● **SOURCE INFORMATION**

- - -

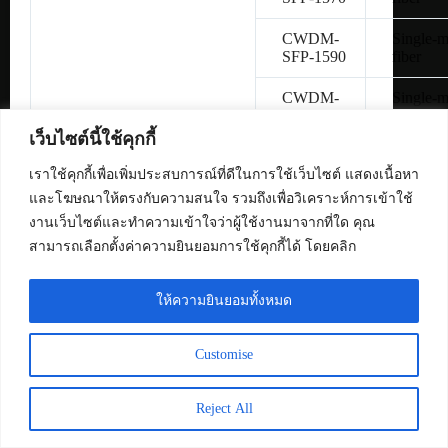
CWDM-
Single-
SFP-1590
fiber
CWDM-
Single-
SFP-1610
fiber
เว็บไซต์นี้ใช้คุกกี้
SFP-
Copper 
H10GB-
เราใช้คุกกี้เพื่อเพิ่มประสบการณ์ที่ดีในการใช้เว็บไซต์ แสดงเนื้อหา
CU1M
และโฆษณาให้ตรงกับความสนใจ รวมถึงเพื่อวิเคราะห์การเข้าใช้
งานเว็บไซต์และทำความเข้าใจว่าผู้ใช้งานมาจากที่ใด คุณ
SFP-
Copper 
สามารถเลือกตั้งค่าความยินยอมการใช้คุกกี้ได้ โดยคลิก
H10GB-
CU3M
ให้ความยินยอมทั้งหมด
SFP-
Copper 
H10GB-
CU5M
Customise
SFP-10G-
Multimo
SR
fiber
Reject All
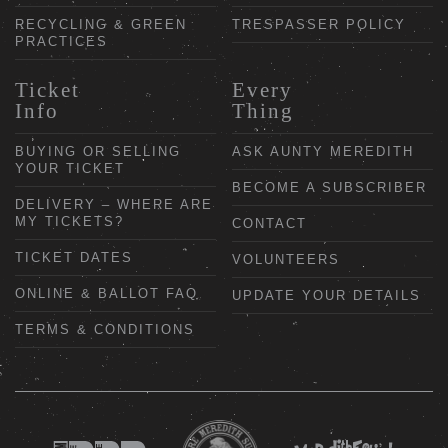
RECYCLING & GREEN
TRESPASSER POLICY
PRACTICES
Ticket
Every
Info
Thing
BUYING OR SELLING
ASK AUNTY MEREDITH
YOUR TICKET
BECOME A SUBSCRIBER
DELIVERY – WHERE ARE
MY TICKETS?
CONTACT
TICKET DATES
VOLUNTEERS
ONLINE & BALLOT FAQ
UPDATE YOUR DETAILS
TERMS & CONDITIONS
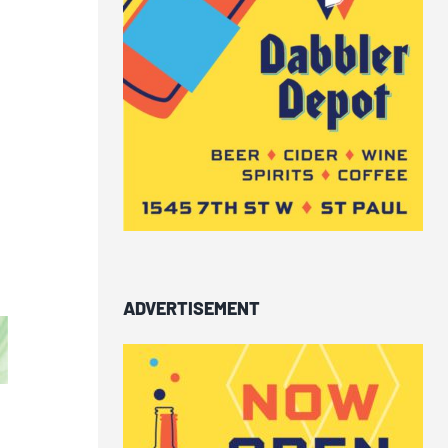
ADVERTISEMENT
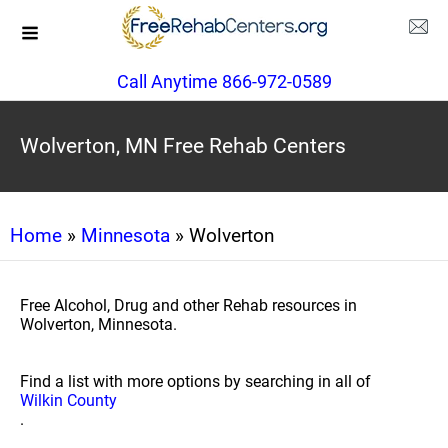
Call Anytime 866-972-0589
Wolverton, MN Free Rehab Centers
Home
»
Minnesota
» Wolverton
Free Alcohol, Drug and other Rehab resources in
Wolverton, Minnesota.
Find a list with more options by searching in all of
Wilkin County
.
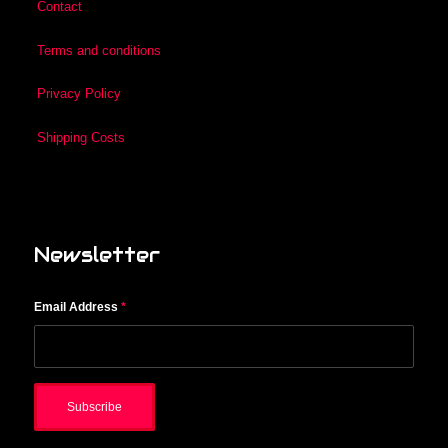
Contact
Terms and conditions
Privacy Policy
Shipping Costs
Newsletter
Email Address
*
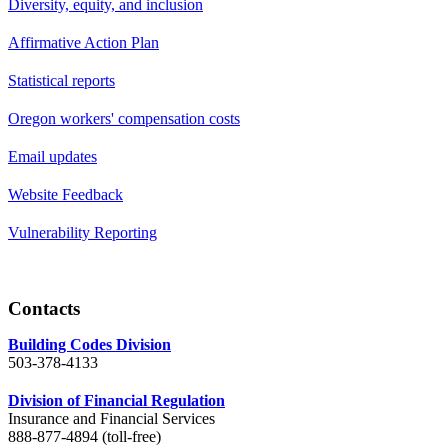
Diversity, equity, and inclusion
Affirmative Action Plan
Statistical reports
Oregon workers' compensation costs
Email updates
Website Feedback
Vulnerability Reporting
Contacts
Building Codes Division
503-378-4133
Division of Financial Regulation
Insurance and Financial Services
888-877-4894 (toll-free)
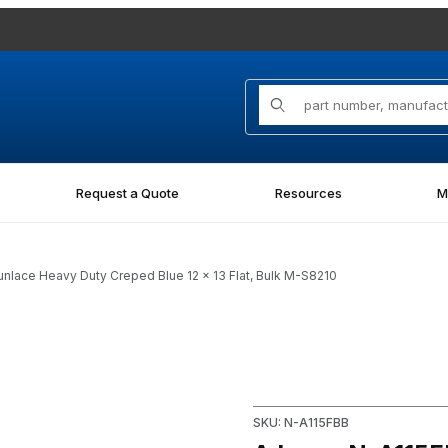
Product Search
Request a Quote
Resources
M
lace Heavy Duty Creped Blue 12 x 13 Flat, Bulk M-S8210
unlace Heavy Duty Creped Blue 12 x 13 Flat, Bulk M-S8210 Images
SKU: N-A115FBB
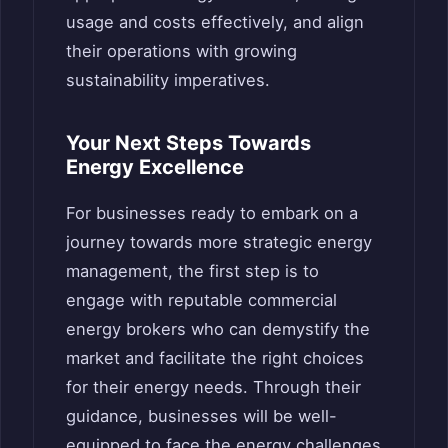
usage and costs effectively, and align
their operations with growing
sustainability imperatives.
Your Next Steps Towards
Energy Excellence
For businesses ready to embark on a
journey towards more strategic energy
management, the first step is to
engage with reputable commercial
energy brokers who can demystify the
market and facilitate the right choices
for their energy needs. Through their
guidance, businesses will be well-
equipped to face the energy challenges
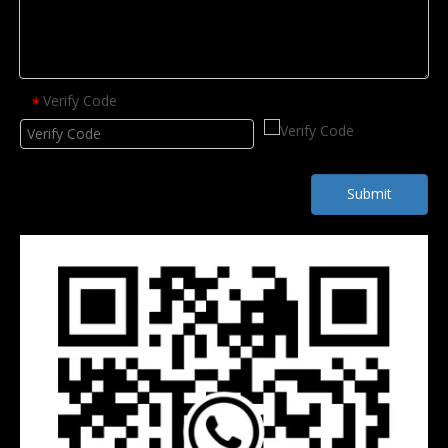
Verify Code
*
Submit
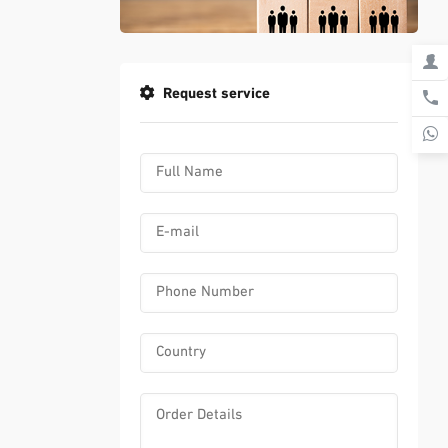
Request service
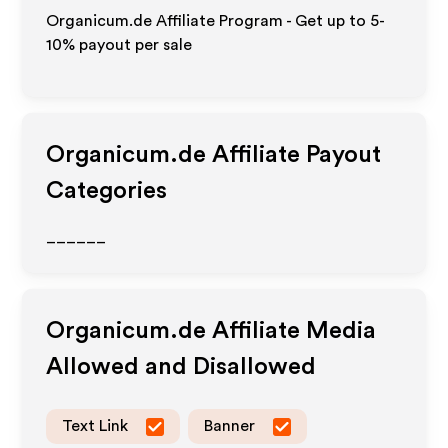
Organicum.de Affiliate Program - Get up to 5-
10% payout per sale
Organicum.de
Affiliate Payout
Categories
______
Organicum.de
Affiliate Media
Allowed and Disallowed
Text Link
Banner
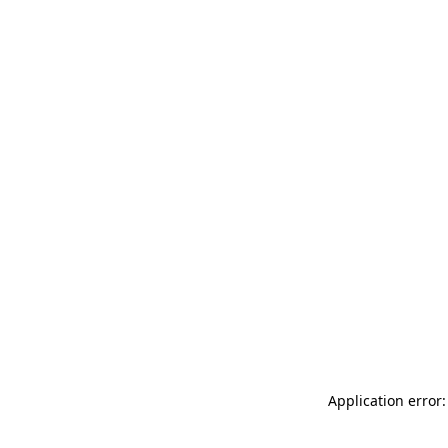
Application error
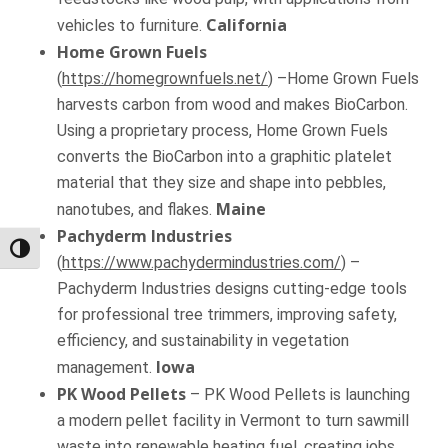
California
vehicles to furniture.
Home Grown Fuels
(
https://homegrownfuels.net/
) –Home Grown Fuels
harvests carbon from wood and makes BioCarbon.
Using a proprietary process, Home Grown Fuels
converts the BioCarbon into a graphitic platelet
material that they size and shape into pebbles,
Maine
nanotubes, and flakes.
Pachyderm Industries
Toggle High Contrast
(
https://www.pachydermindustries.com/
) –
Pachyderm Industries designs cutting-edge tools
for professional tree trimmers, improving safety,
efficiency, and sustainability in vegetation
Iowa
management.
PK Wood Pellets
– PK Wood Pellets is launching
a modern pellet facility in Vermont to turn sawmill
waste into renewable heating fuel, creating jobs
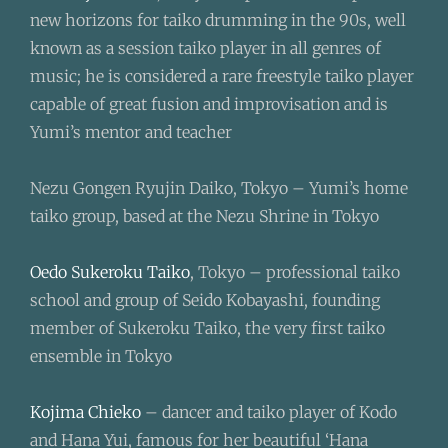
new horizons for taiko drumming in the 90s, well
known as a session taiko player in all genres of
music; he is considered a rare freestyle taiko player
capable of great fusion and improvisation and is
Yumi’s mentor and teacher
Nezu Gongen Ryujin Daiko, Tokyo – Yumi’s home
taiko group, based at the Nezu Shrine in Tokyo
Oedo Sukeroku Taiko
, Tokyo – professional taiko
school and group of Seido Kobayashi, founding
member of Sukeroku Taiko, the very first taiko
ensemble in Tokyo
Kojima Chieko
– dancer and taiko player of Kodo
and Hana Yui, famous for her beautiful ‘Hana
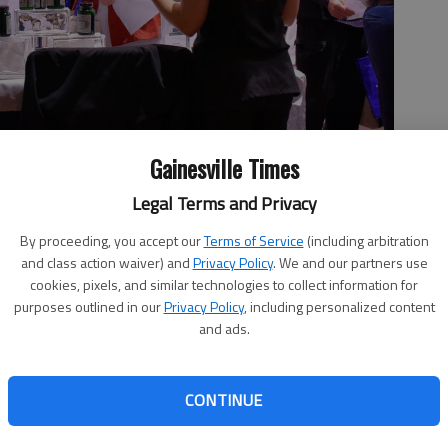
Gainesville Times
Legal Terms and Privacy
 Expo Wednesday, Feb. 26, 2020, make their way through the
mes hosted expo, now known as the Hall About Health Expo, is
By proceeding, you accept our
Terms of Service
(including arbitration
 YMCA on Wednesday, June 19, and will feature demonstrations,
and class action waiver) and
Privacy Policy
. We and our partners use
hoto by Scott Rogers
cookies, pixels, and similar technologies to collect information for
purposes outlined in our
Privacy Policy
, including personalized content
and ads.
, 3:52 PM
CONTINUE
th System are partnering to bring the second installment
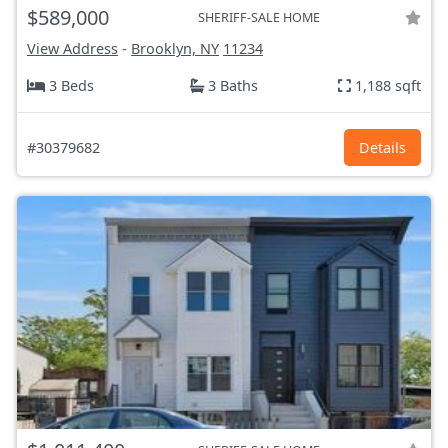
$589,000
SHERIFF-SALE HOME
View Address
-
Brooklyn, NY
11234
3 Beds
3 Baths
1,188 sqft
#30379682
Details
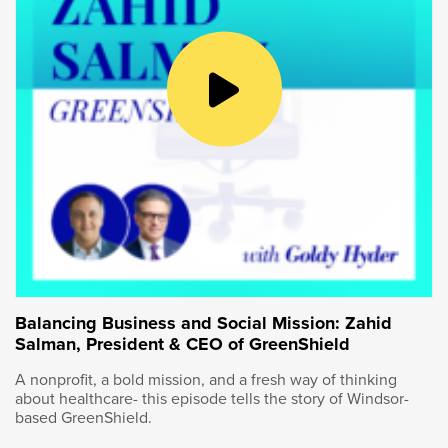
Of course, lab work alone will only get you so
far, which is why the Kingston facility works to
commercialize the innovation developed here.
So we were upstairs in the laboratories. More
traditional laboratory environment. As we start
to move down through here, one of the main
focuses of this centre is that process scaleup,
that scaleup towards commercialization, what
does the path to commercialization look like
and what do we do to derisk along that
pathway.
It was such a thrill to see the cutting-edge
Balancing Business and Social Mission: Zahid
Salman, President & CEO of GreenShield
work being done here in Kingston.
A nonprofit, a bold mission, and a fresh way of thinking
After our tour I sat down with Wendy to talk
about healthcare- this episode tells the story of Windsor-
about it in greater detail.
based GreenShield.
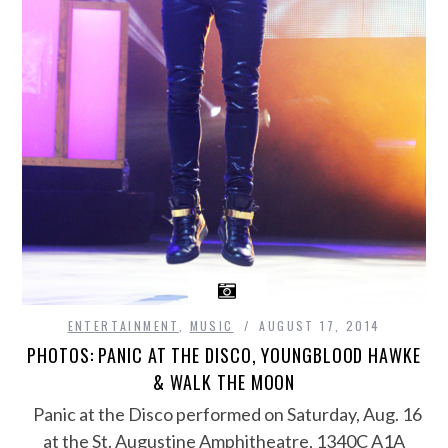
ENTERTAINMENT
,
MUSIC
AUGUST 17, 2014
PHOTOS: PANIC AT THE DISCO, YOUNGBLOOD HAWKE
& WALK THE MOON
Panic at the Disco performed on Saturday, Aug. 16
at the St. Augustine Amphitheatre, 1340C A1A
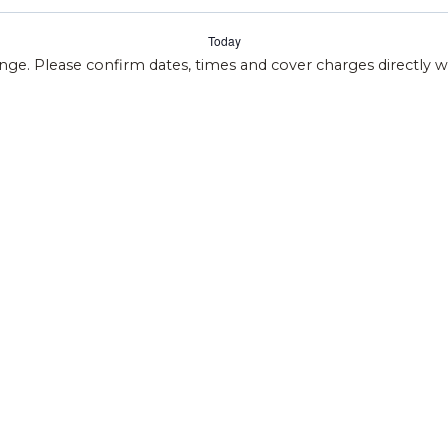
Today
ange. Please confirm dates, times and cover charges directly 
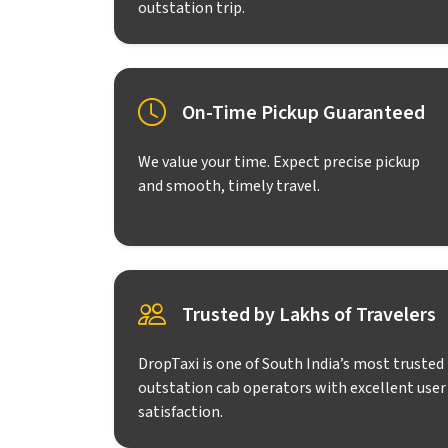
outstation trip.
On-Time Pickup Guaranteed
We value your time. Expect precise pickup
and smooth, timely travel.
Trusted by Lakhs of Travelers
DropTaxi is one of South India’s most trusted
outstation cab operators with excellent user
satisfaction.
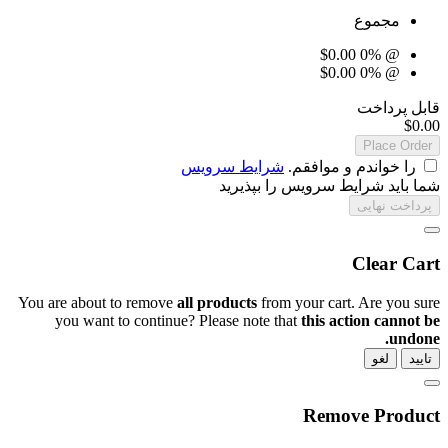
شرایط سرویس
ر
شما باید ش
You are about to remove
all products
from 
you want to continue? Please note th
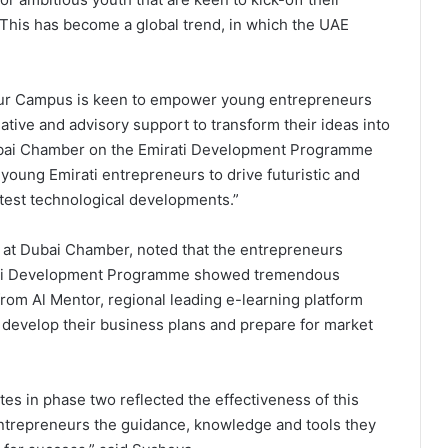
 This has become a global trend, in which the UAE
ur Campus is keen to empower young entrepreneurs
ative and advisory support to transform their ideas into
 Dubai Chamber on the Emirati Development Programme
 young Emirati entrepreneurs to drive futuristic and
latest technological developments.”
 at Dubai Chamber, noted that the entrepreneurs
irati Development Programme showed tremendous
from Al Mentor, regional leading e-learning platform
o develop their business plans and prepare for market
s in phase two reflected the effectiveness of this
entrepreneurs the guidance, knowledge and tools they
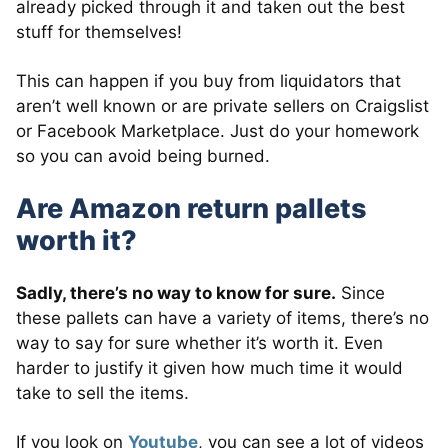
already picked through it and taken out the best
stuff for themselves!
This can happen if you buy from liquidators that
aren’t well known or are private sellers on Craigslist
or Facebook Marketplace. Just do your homework
so you can avoid being burned.
Are Amazon return pallets
worth it?
Sadly, there’s no way to know for sure.
Since
these pallets can have a variety of items, there’s no
way to say for sure whether it’s worth it. Even
harder to justify it given how much time it would
take to sell the items.
If you look on
Youtube
, you can see a lot of videos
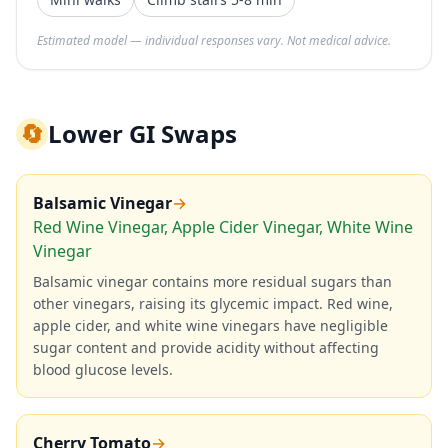
Estimated model — individual responses vary. Not medical advice.
🔄
Lower GI Swaps
Balsamic Vinegar
→
Red Wine Vinegar, Apple Cider Vinegar, White Wine
Vinegar
Balsamic vinegar contains more residual sugars than
other vinegars, raising its glycemic impact. Red wine,
apple cider, and white wine vinegars have negligible
sugar content and provide acidity without affecting
blood glucose levels.
Cherry Tomato
→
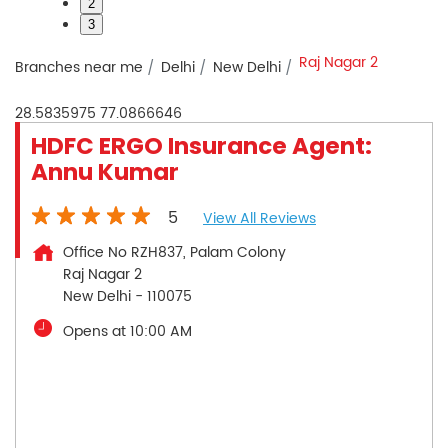
2
3
Raj Nagar 2
Branches near me
Delhi
New Delhi
28.5835975
77.0866646
HDFC ERGO Insurance Agent:
Annu Kumar
5
View All Reviews
Office No RZH837, Palam Colony
Raj Nagar 2
New Delhi
-
110075
Opens at 10:00 AM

- - -

● **PROBLEM TO SOLVE**
Omit each picture, then return all of the listing exactly as it stands.

● **TASK RESPONSE**
CWDM-
Single-
SFP-1590
fiber
CWDM-
Single-
SFP-1610
fiber
เว็บไซต์นี้ใช้คุกกี้
SFP-
Copper 
H10GB-
เราใช้คุกกี้เพื่อเพิ่มประสบการณ์ที่ดีในการใช้เว็บไซต์ แสดงเนื้อหา
CU1M
และโฆษณาให้ตรงกับความสนใจ รวมถึงเพื่อวิเคราะห์การเข้าใช้
งานเว็บไซต์และทำความเข้าใจว่าผู้ใช้งานมาจากที่ใด คุณ
SFP-
Copper 
สามารถเลือกตั้งค่าความยินยอมการใช้คุกกี้ได้ โดยคลิก
H10GB-
CU3M
ให้ความยินยอมทั้งหมด
SFP-
Copper 
H10GB-
CU5M
Customise
SFP-10G-
Multimo
SR
fiber
Reject All
RECYCLING & GREEN
TRESPASSER POLICY
PRACTICES
Ticket
Every
Info
Thing
BUYING OR SELLING
ASK AUNTY MEREDITH
YOUR TICKET
BECOME A SUBSCRIBER
DELIVERY – WHERE ARE
MY TICKETS?
CONTACT
TICKET DATES
VOLUNTEERS
ONLINE & BALLOT FAQ
UPDATE YOUR DETAILS
TERMS & CONDITIONS
ADVERTISEMENT
Call Anytime 866-972-0589
Wolverton, MN Free Rehab Centers
Home
»
Minnesota
» Wolverton
Free Alcohol, Drug and other Rehab resources in
Wolverton, Minnesota.
Find a list with more options by searching in all of
Wilkin County
.
Contact
Terms and conditions
Privacy Policy
Shipping Costs
Newsletter
Email Address
*
Diversity, equity, and inclusion
Affirmative Action Plan
Statistical reports
Oregon workers' compensation costs
Email updates
Website Feedback
Vulnerability Reporting
Contacts
Building Codes Division
503-378-4133
Division of Financial Regulation
Insurance and Financial Services
888-877-4894 (toll-free)
Product Search
Request a Quote
Resources
M
lace Heavy Duty Creped Blue 12 x 13 Flat, Bulk M-S8210
unlace Heavy Duty Creped Blue 12 x 13 Flat, Bulk M-S8210 Images
SKU: N-A115FBB
usage and costs effectively, and align
their operations with growing
sustainability imperatives.
Your Next Steps Towards
Energy Excellence
For businesses ready to embark on a
journey towards more strategic energy
management, the first step is to
engage with reputable commercial
energy brokers who can demystify the
market and facilitate the right choices
for their energy needs. Through their
guidance, businesses will be well-
equipped to face the energy challenges
Verify Code
*
Submit
Request service
Organicum.de Affiliate Program - Get up to 5-
10% payout per sale
Organicum.de
Affiliate Payout
Categories
______
Organicum.de
Affiliate Media
Allowed and Disallowed
Text Link
Banner
Application error
California
vehicles to furniture.
Home Grown Fuels
(
https://homegrownfuels.net/
) –Home Grown Fuels
harvests carbon from wood and makes BioCarbon.
Using a proprietary process, Home Grown Fuels
converts the BioCarbon into a graphitic platelet
material that they size and shape into pebbles,
Maine
nanotubes, and flakes.
Pachyderm Industries
Toggle High Contrast
(
https://www.pachydermindustries.com/
) –
Pachyderm Industries designs cutting-edge tools
for professional tree trimmers, improving safety,
efficiency, and sustainability in vegetation
Iowa
management.
PK Wood Pellets
– PK Wood Pellets is launching
a modern pellet facility in Vermont to turn sawmill
waste into renewable heating fuel, creating jobs
new horizons for taiko drumming in the 90s, well
known as a session taiko player in all genres of
music; he is considered a rare freestyle taiko player
capable of great fusion and improvisation and is
Yumi’s mentor and teacher
Nezu Gongen Ryujin Daiko, Tokyo – Yumi’s home
taiko group, based at the Nezu Shrine in Tokyo
Oedo Sukeroku Taiko
, Tokyo – professional taiko
school and group of Seido Kobayashi, founding
member of Sukeroku Taiko, the very first taiko
ensemble in Tokyo
Kojima Chieko
– dancer and taiko player of Kodo
and Hana Yui, famous for her beautiful ‘Hana
Gainesville Times
Legal Terms and Privacy
 Expo Wednesday, Feb. 26, 2020, make their way through the
mes hosted expo, now known as the Hall About Health Expo, is
By proceeding, you accept our
Terms of Service
(including arbitration
 YMCA on Wednesday, June 19, and will feature demonstrations,
and class action waiver) and
Privacy Policy
. We and our partners use
hoto by Scott Rogers
cookies, pixels, and similar technologies to collect information for
purposes outlined in our
Privacy Policy
, including personalized content
and ads.
, 3:52 PM
CONTINUE
th System are partnering to bring the second installment
$589,000
SHERIFF-SALE HOME
View Address
-
Brooklyn, NY
11234
3 Beds
3 Baths
1,188 sqft
#30379682
Details
Of course, lab work alone will only get you so
far, which is why the Kingston facility works to
commercialize the innovation developed here.
So we were upstairs in the laboratories. More
traditional laboratory environment. As we start
to move down through here, one of the main
focuses of this centre is that process scaleup,
that scaleup towards commercialization, what
does the path to commercialization look like
and what do we do to derisk along that
pathway.
It was such a thrill to see the cutting-edge
Balancing Business and Social Mission: Zahid
Salman, President & CEO of GreenShield
work being done here in Kingston.
A nonprofit, a bold mission, and a fresh way of thinking
After our tour I sat down with Wendy to talk
about healthcare- this episode tells the story of Windsor-
about it in greater detail.
based GreenShield.
ENTERTAINMENT
,
MUSIC
AUGUST 17, 2014
PHOTOS: PANIC AT THE DISCO, YOUNGBLOOD HAWKE
& WALK THE MOON
Panic at the Disco performed on Saturday, Aug. 16
at the St. Augustine Amphitheatre, 1340C A1A
Today
ange. Please confirm dates, times and cover charges directly 
outstation trip.
On-Time Pickup Guaranteed
We value your time. Expect precise pickup
and smooth, timely travel.
Trusted by Lakhs of Travelers
DropTaxi is one of South India’s most trusted
outstation cab operators with excellent user
satisfaction.
شرایط سرویس
ر
شما باید ش
You are about to remove
all products
from 
you want to continue? Please note th
 This has become a global trend, in which the UAE
ur Campus is keen to empower young entrepreneurs
ative and advisory support to transform their ideas into
 Dubai Chamber on the Emirati Development Programme
 young Emirati entrepreneurs to drive futuristic and
latest technological developments.”
 at Dubai Chamber, noted that the entrepreneurs
irati Development Programme showed tremendous
from Al Mentor, regional leading e-learning platform
o develop their business plans and prepare for market
s in phase two reflected the effectiveness of this
entrepreneurs the guidance, knowledge and tools they
already picked through it and taken out the best
stuff for themselves!
This can happen if you buy from liquidators that
aren’t well known or are private sellers on Craigslist
or Facebook Marketplace. Just do your homework
so you can avoid being burned.
Are Amazon return pallets
worth it?
Sadly, there’s no way to know for sure.
Since
these pallets can have a variety of items, there’s no
way to say for sure whether it’s worth it. Even
harder to justify it given how much time it would
take to sell the items.
If you look on
Youtube
, you can see a lot of videos
Estimated model — individual responses vary. Not medical advice.
🔄
Lower GI Swaps
Balsamic Vinegar
→
Red Wine Vinegar, Apple Cider Vinegar, White Wine
Vinegar
Balsamic vinegar contains more residual sugars than
other vinegars, raising its glycemic impact. Red wine,
apple cider, and white wine vinegars have negligible
sugar content and provide acidity without affecting
blood glucose levels.
Cherry Tomato
→
2
3
Raj Nagar 2
Branches near me
Delhi
New Delhi
28.5835975
77.0866646
HDFC ERGO Insurance Agent:
Annu Kumar
5
View All Reviews
Office No RZH837, Palam Colony
Raj Nagar 2
New Delhi
-
110075
Opens at 10:00 AM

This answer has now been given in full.